DeepMind describes in its paper (Multi-agent Reinforcement Learning in Sequential Social Dilemmas) that it applied its experience of using neural networks for decision-making to repeated play of Prisoner’s Dilemma-style games. The results showed the emergence of cooperation (playing so that both players benefit) and defection (playing for individual benefit at the expense of the other player) spontaneously in each game. Whether players learnt to cooperate or defect depended on the game being played but also the “cognitive ability” of the player.
As noted in the paper, from a structural perspective the single play version of the games in the paper are identical to the Prisoner’s Dilemma. However, incorporating repeated play and learning by the players introduces a temporal and path-dependence to the strategies employed by the players and the behaviours/outcomes that result. The paper notes that a number of real world dilemmas that could be considered single-play Prisoner’s Dilemma-style games are actually better thought of as repeated, sequential games of the type modelled in the paper. Real world problems given as examples are the extraction of renewable vs non-renewable resources and the emergence of social behaviour patterns from experience of sustainable vs unsustainable social behaviours.
While many in the investment industry aim to exploit machine learning for its potential to assist in security selection, portfolio management or trading, this paper from DeepMind shows that these advances also have the potential to better model financial decision-making and the impact of policy in potentially more realistic simulations. Possible applications of such modelling might include insight into how market strategies might evolve or the unintended consequences of different regulations on the financial industry.
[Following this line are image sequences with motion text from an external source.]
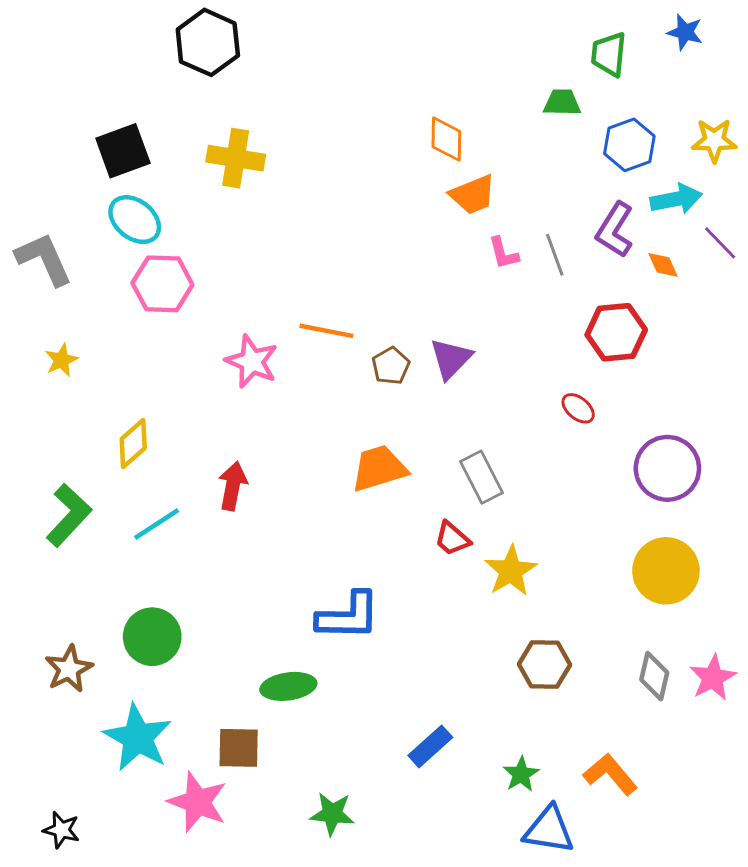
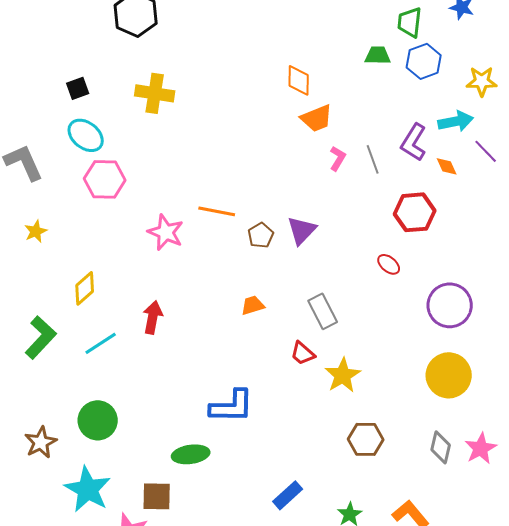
blue hexagon: (629, 145) -> (424, 61), moved
black square: (123, 151) -> (78, 88), size x0.6
pink L-shape: (503, 253) -> (338, 158), turned -135
orange trapezoid: (379, 468) -> (253, 305), size x0.6

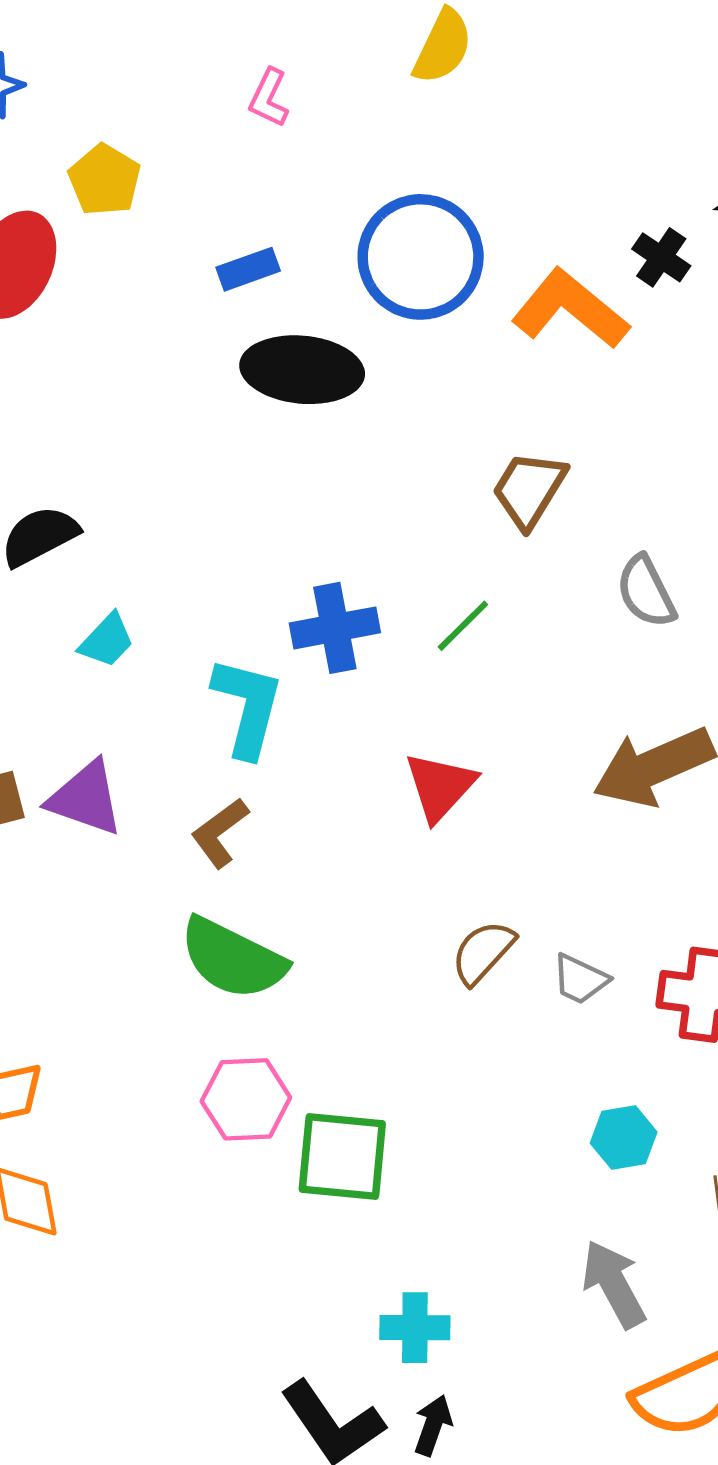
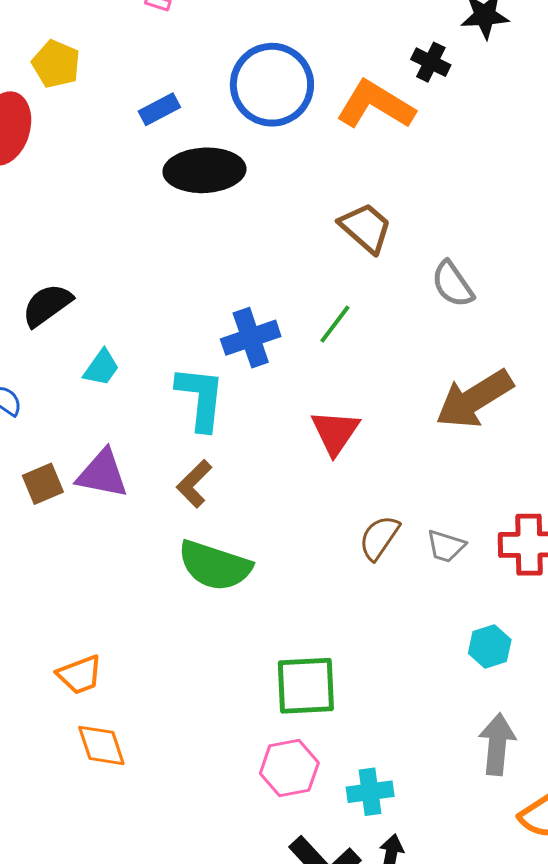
brown trapezoid: (529, 489) -> (366, 228), turned 108
pink hexagon: (246, 1099) -> (289, 768), moved
gray arrow: (614, 1284) -> (497, 744), turned 42

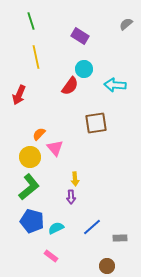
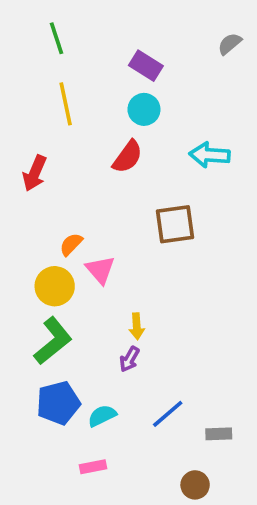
cyan circle: (84, 69) -> (144, 109), moved
purple arrow: (71, 197) -> (129, 359), turned 32
blue pentagon: (32, 221) -> (58, 403), turned -30
pink rectangle: (51, 256) -> (93, 467), turned -48

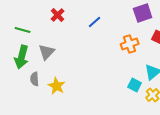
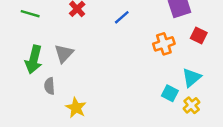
green line: (23, 30) -> (30, 14), moved
yellow star: (57, 86) -> (76, 108), moved

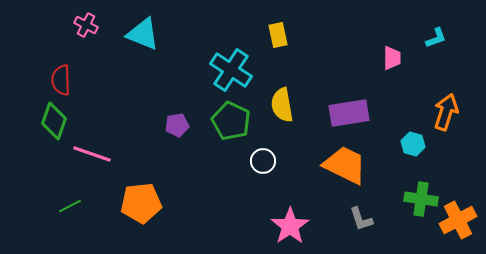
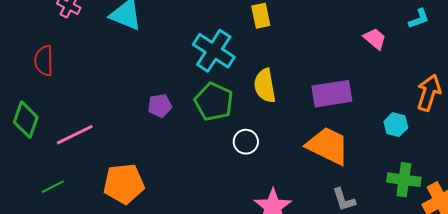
pink trapezoid: (392, 58) -> (375, 39), turned -50
green diamond: (54, 121) -> (26, 120), moved
pink line: (92, 154) -> (75, 135), turned -45

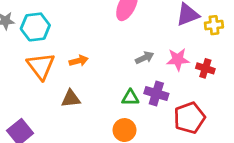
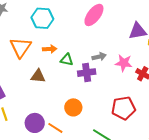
cyan hexagon: (35, 27) -> (42, 18), moved
purple cross: (156, 94) -> (87, 73), moved, turned -36
green triangle: (130, 98) -> (67, 60), moved

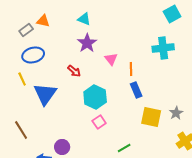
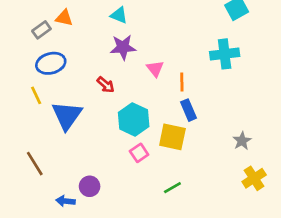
purple star: (87, 43) -> (123, 47), turned 30
yellow square: (151, 117) -> (172, 137), moved

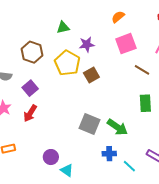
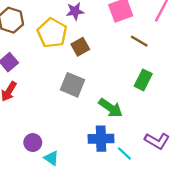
green rectangle: (145, 103) -> (143, 80), turned 30
gray square: (90, 124) -> (73, 85), moved
blue cross: (109, 154) -> (101, 139), size x1.5

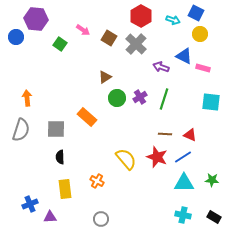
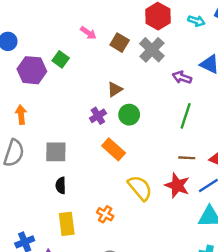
purple hexagon: (36, 19) -> (32, 70), moved
green square: (60, 44) -> (61, 59), moved
purple cross: (140, 97) -> (98, 116), moved
orange rectangle: (87, 117) -> (114, 149), moved

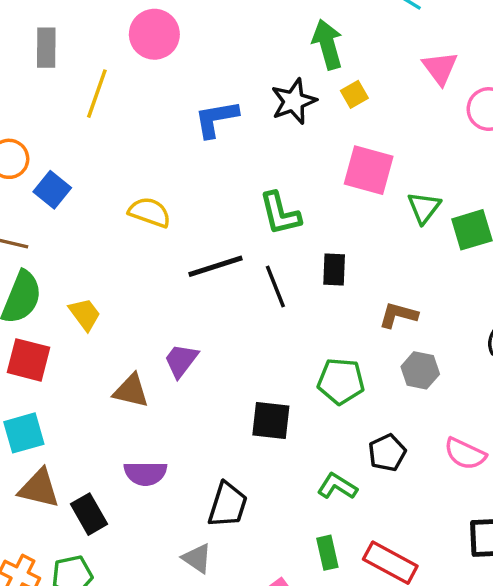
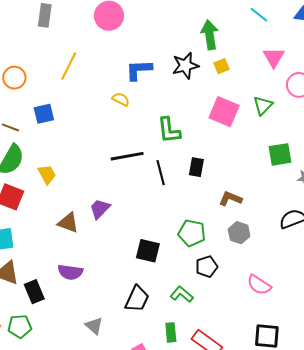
yellow line: (97, 94) -> (69, 66), moved
blue square: (52, 190) -> (44, 114), moved, turned 30
green triangle: (424, 208) -> (263, 105), moved
yellow semicircle: (149, 212) -> (121, 99), moved, size x0.7
black pentagon: (387, 453) -> (207, 267), moved
black trapezoid: (228, 505) -> (137, 299), moved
The DeepMind paper also shows how successful players pursued strategies that they were able to successfully execute (ie strategies they could implement) even if there were theoretically better strategies available. In an investment context this resonates with the concept of asset owners selecting an investment strategy that their governance allows them to execute effectively in preference to a theoretically “better” strategy which can’t be executed successfully. This suggests that, for an asset owner, understanding one’s governance and building a strategy that can be executed within that governance capability (or improving the governance capability to match the desired strategy) is the appropriate approach to take in a competitive environment. Making best use of a finite supply of governance capability requires a full exploration of beliefs and objectives in order to identify the strategies where a successful execution is most likely. This is particularly important in harder areas such as sustainability.